Disappointment crushed her chest. He was grateful. That was why he’d come, to thank her. Self-preservation kept her chin down.
“Stubborn as ever, eh? Okay then, I’ll look at you. I don’t think I’ll ever get my fill of doing that.” His voice gentled, deepened to an intimate caress. “Want to know what I see?”
She waited, entranced—and hating herself for it.
“I see a thick mane of hair, the kind a man wants to stare at in the office and run his fingers through at home. I see long beautiful legs, the kind a man wants walking beside him every day and tangled with his at night.”
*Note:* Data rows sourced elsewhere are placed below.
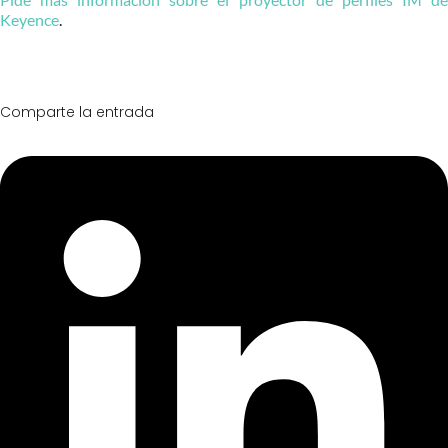
Keyence
.
Comparte la entrada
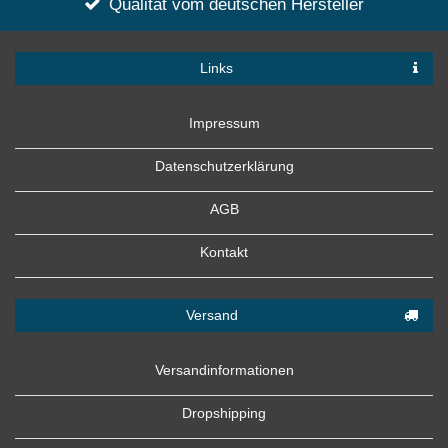
Qualität vom deutschen Hersteller
Links
Impressum
Datenschutzerklärung
AGB
Kontakt
Versand
Versandinformationen
Dropshipping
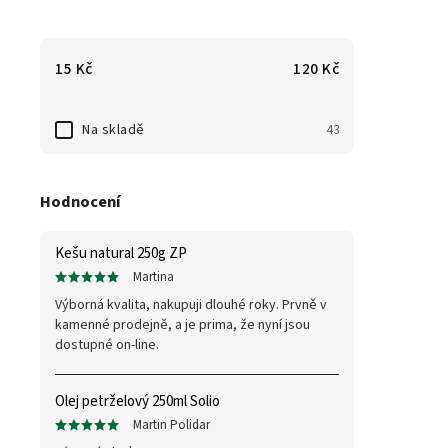
15
Kč
120
Kč
Na skladě
43
Hodnocení
Kešu natural 250g ZP
Martina
Výborná kvalita, nakupuji dlouhé roky. Prvně v
kamenné prodejně, a je prima, že nyní jsou
dostupné on-line.
Olej petrželový 250ml Solio
Martin Polidar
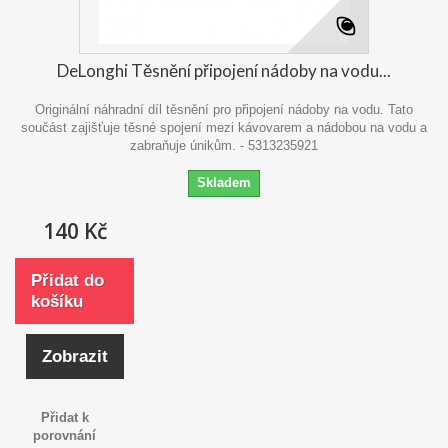
DeLonghi Těsnění připojení nádoby na vodu...
Originální náhradní díl těsnění pro připojení nádoby na vodu. Tato
součást zajišťuje těsné spojení mezi kávovarem a nádobou na vodu a
zabraňuje únikům. - 5313235921
Skladem
140 Kč
Přidat do
košíku
Zobrazit
Přidat k
porovnání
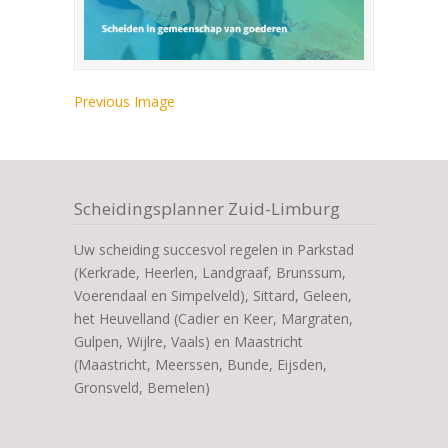
Previous Image
Scheidingsplanner Zuid-Limburg
Uw scheiding succesvol regelen in Parkstad
(Kerkrade, Heerlen, Landgraaf, Brunssum,
Voerendaal en Simpelveld), Sittard, Geleen,
het Heuvelland (Cadier en Keer, Margraten,
Gulpen, Wijlre, Vaals) en Maastricht
(Maastricht, Meerssen, Bunde, Eijsden,
Gronsveld, Bemelen)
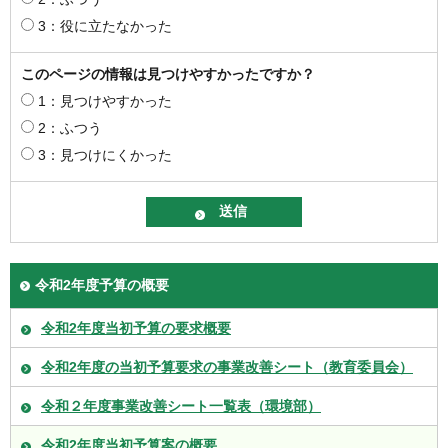
3：役に立たなかった
このページの情報は見つけやすかったですか？
1：見つけやすかった
2：ふつう
3：見つけにくかった
令和2年度予算の概要
令和2年度当初予算の要求概要
令和2年度の当初予算要求の事業改善シート（教育委員会）
令和２年度事業改善シート一覧表（環境部）
令和2年度当初予算案の概要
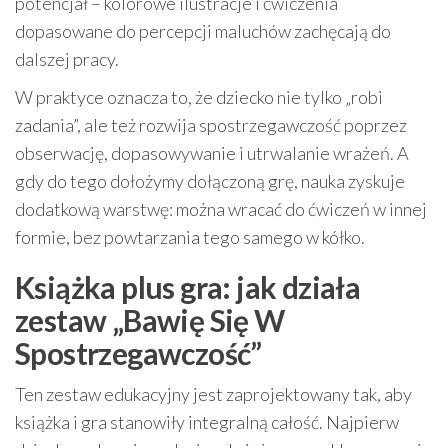
potencjał – kolorowe ilustracje i ćwiczenia
dopasowane do percepcji maluchów zachęcają do
dalszej pracy.
W praktyce oznacza to, że dziecko nie tylko „robi
zadania”, ale też rozwija spostrzegawczość poprzez
obserwację, dopasowywanie i utrwalanie wrażeń. A
gdy do tego dołożymy dołączoną grę, nauka zyskuje
dodatkową warstwę: można wracać do ćwiczeń w innej
formie, bez powtarzania tego samego w kółko.
Książka plus gra: jak działa
zestaw „Bawię Się W
Spostrzegawczość”
Ten zestaw edukacyjny jest zaprojektowany tak, aby
książka i gra stanowiły integralną całość. Najpierw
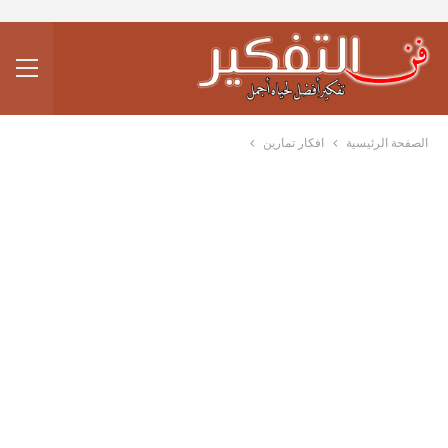
الصفحة الرئيسية
افكار تمارين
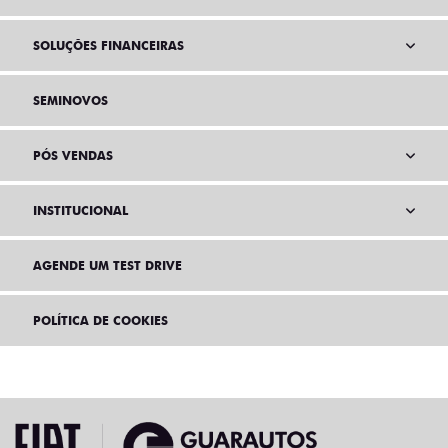
SOLUÇÕES FINANCEIRAS
SEMINOVOS
PÓS VENDAS
INSTITUCIONAL
AGENDE UM TEST DRIVE
POLÍTICA DE COOKIES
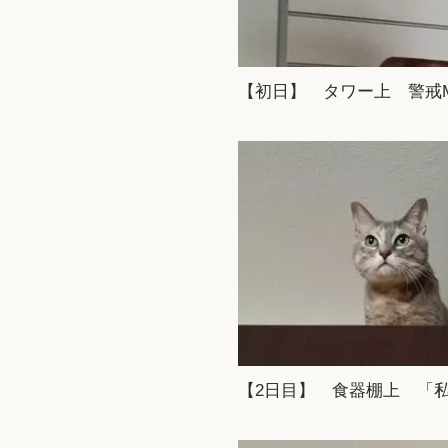
【初日】 タワー上 警戒M
【2日目】 食器棚上 「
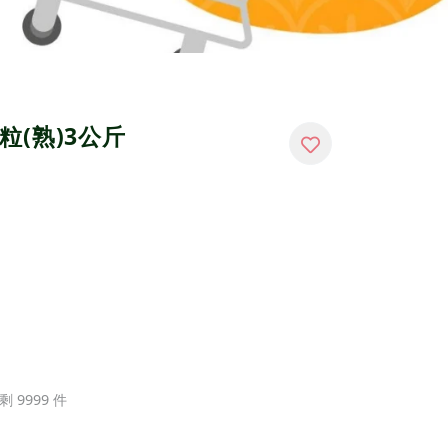
粒(熟)3公斤
剩 9999 件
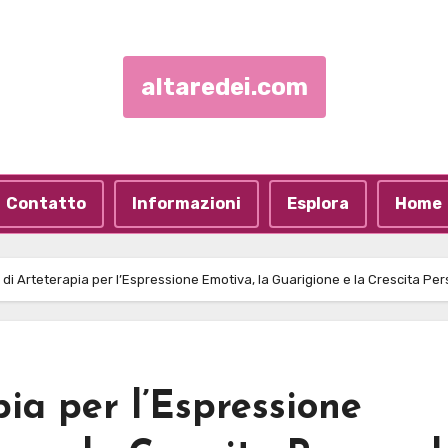
altaredei.com
Contatto
Informazioni
Esplora
Home
 di Arteterapia per l’Espressione Emotiva, la Guarigione e la Crescita Pe
pia per l’Espressione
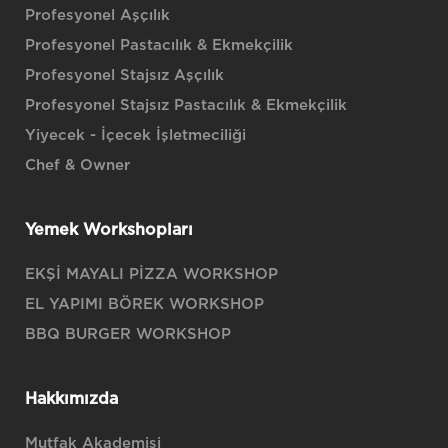
Profesyonel Aşçılık
Profesyonel Pastacılık & Ekmekçilik
Profesyonel Stajsız Aşçılık
Profesyonel Stajsız Pastacılık & Ekmekçilik
Yiyecek - İçecek İşletmeciliği
Chef & Owner
Yemek Workshopları
EKŞİ MAYALI PİZZA WORKSHOP
EL YAPIMI BÖREK WORKSHOP
BBQ BURGER WORKSHOP
Hakkımızda
Mutfak Akademisi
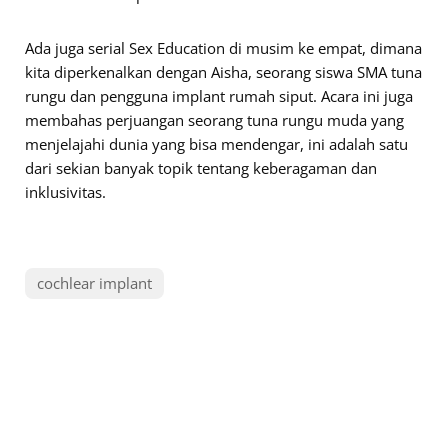
Ada juga serial Sex Education di musim ke empat, dimana
kita diperkenalkan dengan Aisha, seorang siswa SMA tuna
rungu dan pengguna implant rumah siput. Acara ini juga
membahas perjuangan seorang tuna rungu muda yang
menjelajahi dunia yang bisa mendengar, ini adalah satu
dari sekian banyak topik tentang keberagaman dan
inklusivitas.
cochlear implant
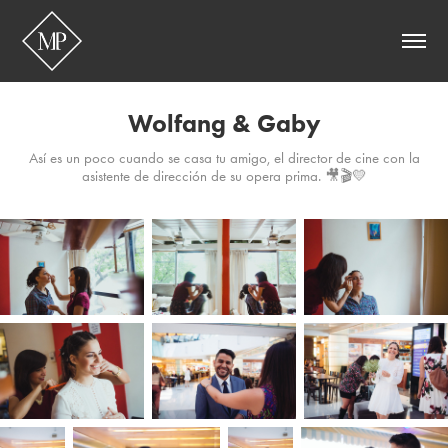
Wolfang & Gaby
Así es un poco cuando se casa tu amigo, el director de cine con la
asistente de dirección de su opera prima. 🎥🎬💛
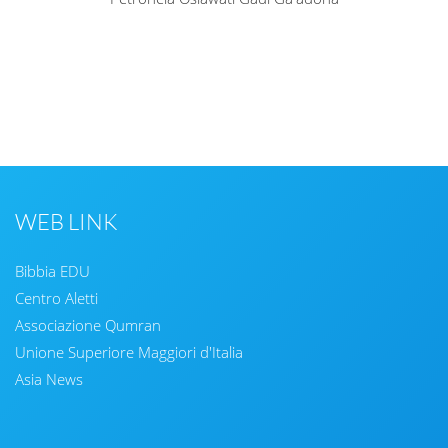
WEB LINK
Bibbia EDU
Centro Aletti
Associazione Qumran
Unione Superiore Maggiori d'Italia
Asia News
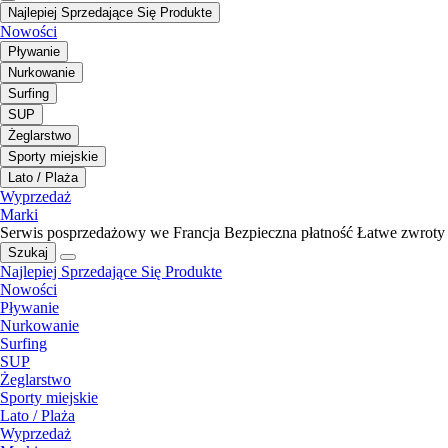
Najlepiej Sprzedające Się Produkte
Nowości
Pływanie
Nurkowanie
Surfing
SUP
Żeglarstwo
Sporty miejskie
Lato / Plaża
Wyprzedaż
Marki
Serwis posprzedażowy we Francja
Bezpieczna płatność
Łatwe zwroty
Szukaj
Najlepiej Sprzedające Się Produkte
Nowości
Pływanie
Nurkowanie
Surfing
SUP
Żeglarstwo
Sporty miejskie
Lato / Plaża
Wyprzedaż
His low throbbing croon matched the sluggish hot beat in her veins. Her gaze rose and snagged on his straining zipper. Blood surged to her face and loins.
“I see cheeks that blush a pretty rose pink and make a man want to know if the skin he can’t see is half as lovely. I can still feel your skin in my dreams, like ivory satin. So creamy, so smooth...” He made an odd sound, a cross between a choke and a laugh. “I’m dying here, Laura. Look at me, please.”
“Oh, Alec...”
Her face lifted, but she was already being hauled into his arms. She had a brief impression of glittering blue eyes before his mouth covered hers. Laura could no more prevent her uninhibited response than tame Twister’s wild spirit. Twining her arms around Alec’s neck, she gave herself up to the magic of kissing a man she’d thought never to kiss again. A man she loved more than life itself.
It was Alec who broke away first. Breathing hard, he looked into her eyes. “I tore up the letter from your lawyer. As far as I’m concerned, you’re still my partner. The agency needs you, Laura.”
The pain caught her by surprise, doubly worse in contrast with the pleasure of seconds before. Her mouth twisted. “The agency will do fine without me. You’ll find someone to replace me. There are hundreds of talented copywriters out there—” The sentence merged with Alec’s kiss.
After a long moment he lifted his mouth a scant inch. “What I meant was, I need you, Laura. I need you to make me laugh when I get too serious.” He dropped a kiss on her parted lips and continued as if she wasn’t stunned. “I need you to mother Jason and help guide him into manhood.” He dipped his head for a longer deeper taste. “I need you to warm my bed, and give Jason brothers and sisters, and love me, Laura, until I’m old and senile and hard of hearing. I need you to marry me.”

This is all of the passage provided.